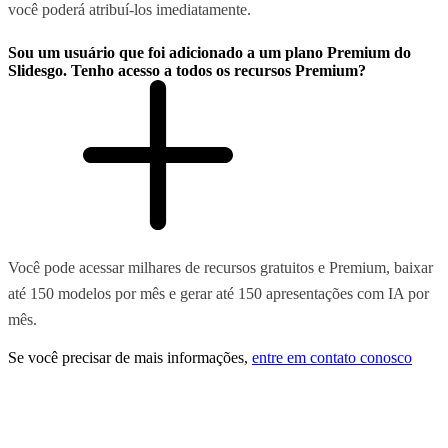
você poderá atribuí-los imediatamente.
Sou um usuário que foi adicionado a um plano Premium do
Slidesgo. Tenho acesso a todos os recursos Premium?
Você pode acessar milhares de recursos gratuitos e Premium, baixar
até 150 modelos por mês e gerar até 150 apresentações com IA por
mês.
Se você precisar de mais informações,
entre em contato conosco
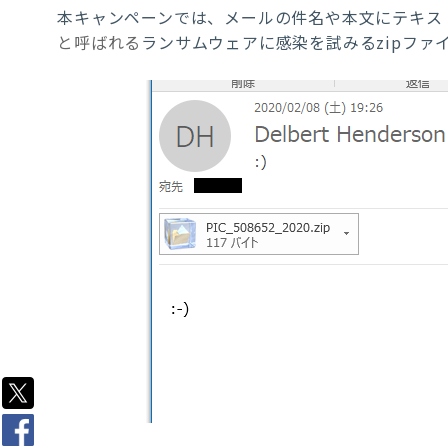
本キャンペーンでは、メールの件名や本文にテキス
と呼ばれる
ランサムウェアに感染を試みる
zip
ファ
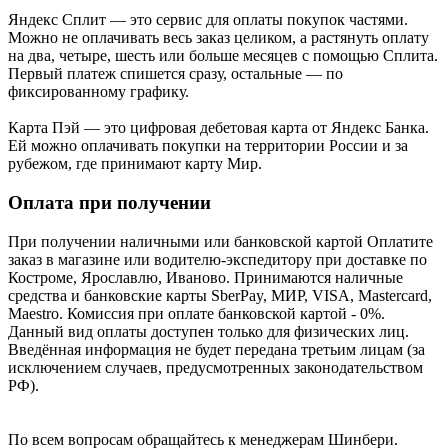
Яндекс Cплит — это сервис для оплаты покупок частями.
Можно не оплачивать весь заказ целиком, а растянуть оплату
на два, четыре, шесть или больше месяцев с помощью Сплита.
Первый платеж спишется сразу, остальные — по
фиксированному графику.
Карта Пэй — это цифровая дебетовая карта от Яндекс Банка.
Ей можно оплачивать покупки на территории России и за
рубежом, где принимают карту Мир.
Оплата при получении
При получении наличными или банковской картой Оплатите
заказ в магазине или водителю-экспедитору при доставке по
Костроме, Ярославлю, Иваново. Принимаются наличные
средства и банковские карты SberPay, МИР, VISA, Mastercard,
Maestro. Комиссия при оплате банковской картой - 0%.
Данный вид оплаты доступен только для физических лиц.
Введённая информация не будет передана третьим лицам (за
исключением случаев, предусмотренных законодательством
РФ).
По всем вопросам обращайтесь к менеджерам Шинбери.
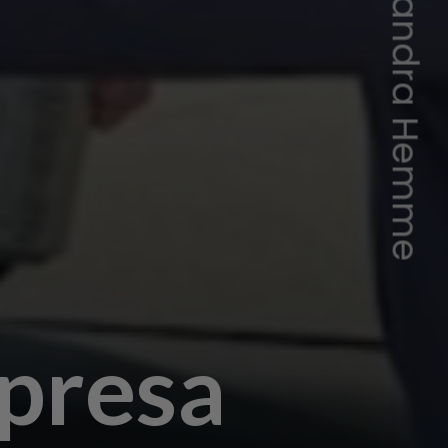
 presa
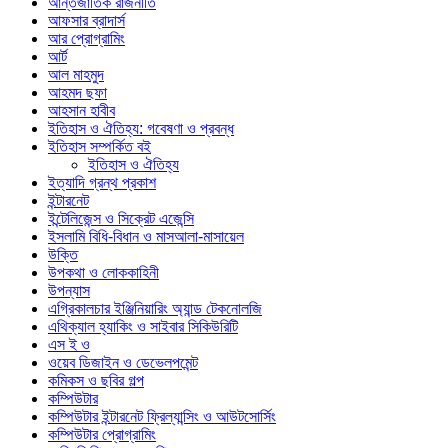
আন্তর্জাতিক রাজনীতি
আফসার ব্রাদার্স
আর প্রোগ্রামিং
আর্ট
আল মাহমুদ
আহমদ ছফা
আহসান হাবীব
ইতিহাস ও ঐতিহ্য: গবেষণা ও প্রবন্ধ
ইতিহাস সম্পর্কিত বই
ইতিহাস ও ঐতিহ্য
ইত্যাদি গ্রন্থ প্রকাশ
ইন্টারনেট
ইন্টেলিজেন্স ও সিক্রেট এজেন্সি
ইসলামি বিধি-বিধান ও মাসআলা-মাসায়েল
উক্তি
উপকথা ও লোককাহিনী
উপন্যাস
এগ্রিকালচার ইঞ্জিনিয়ারিং অ্যান্ড টেকনোলজি
এথিক্যাল হ্যাকিং ও সাইবার সিকিউরিটি
এস ই ও
ওয়েব ডিজাইন ও ডেভেলপমেন্ট
কমিকস ও ছবির গল্প
কম্পিউটার
কম্পিউটার ইন্টারনেট ফ্রিল্যান্সিং ও আউটসোর্সিং
কম্পিউটার প্রোগ্রামিং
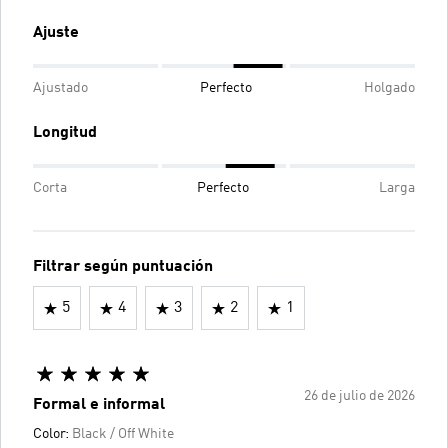
Ajuste
Ajustado
Perfecto
Holgado
Longitud
Corta
Perfecto
Larga
Filtrar según puntuación
5
4
3
2
1
26 de julio de 2026
Formal e informal
Color:
Black / Off White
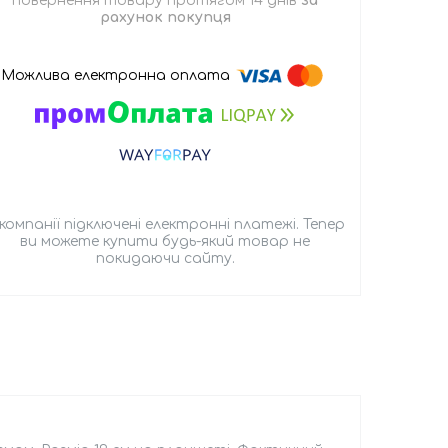
повернення товару протягом 14 днів
за
рахунок покупця
 компанії підключені електронні платежі. Тепер
ви можете купити будь-який товар не
покидаючи сайту.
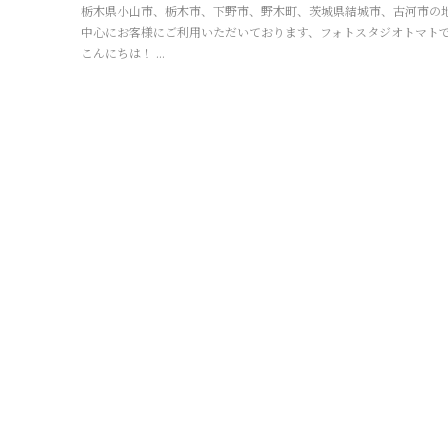
栃木県小山市、栃木市、下野市、野木町、茨城県結城市、古河市の
中心にお客様にご利用いただいております、フォトスタジオトマト
こんにちは！ ...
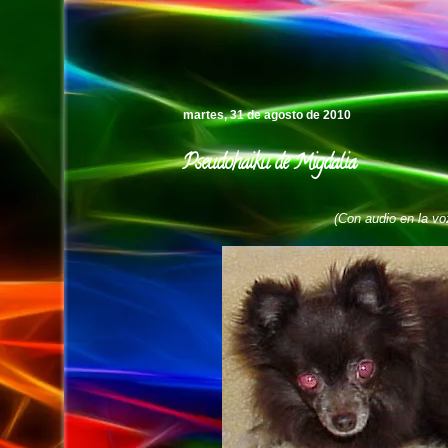
Pedro's Island
martes, 31 de agosto de 2010
Pseudohaiku de Migdalia
(Con audio en la voz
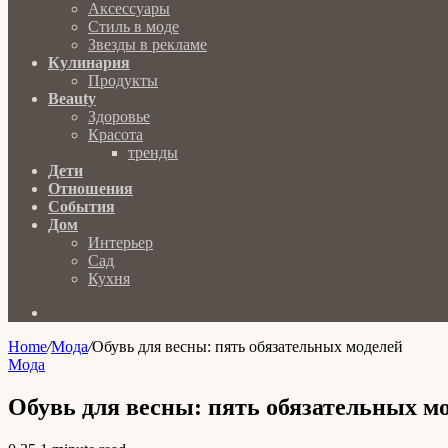
Аксессуары
Стиль в моде
Звезды в рекламе
Кулинария
Продукты
Beauty
Здоровье
Красота
тренды
Дети
Отношения
События
Дом
Интерьер
Сад
Кухня
Search
for
Home
/
Мода
/
Обувь для весны: пять обязательных моделей
Мода
Обувь для весны: пять обязательных м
::::
WHAT THIS TASK INVOLVES →
For this exercise, copy each line of the data above exactly, from the first through the line containing "Яндекс Cплит —", and drop the pictures.

YOUR SOLUTION →
você poderá atribuí-los imediatamente.
Sou um usuário que foi adicionado a um plano Premium do
Slidesgo. Tenho acesso a todos os recursos Premium?
Você pode acessar milhares de recursos gratuitos e Premium, baixar
até 150 modelos por mês e gerar até 150 apresentações com IA por
mês.
Se você precisar de mais informações,
entre em contato conosco
本キャンペーンでは、メールの件名や本文にテキス
と呼ばれる
ランサムウェアに感染を試みる
zip
ファ
Яндекс Cплит — это сервис для оплаты покупок частями.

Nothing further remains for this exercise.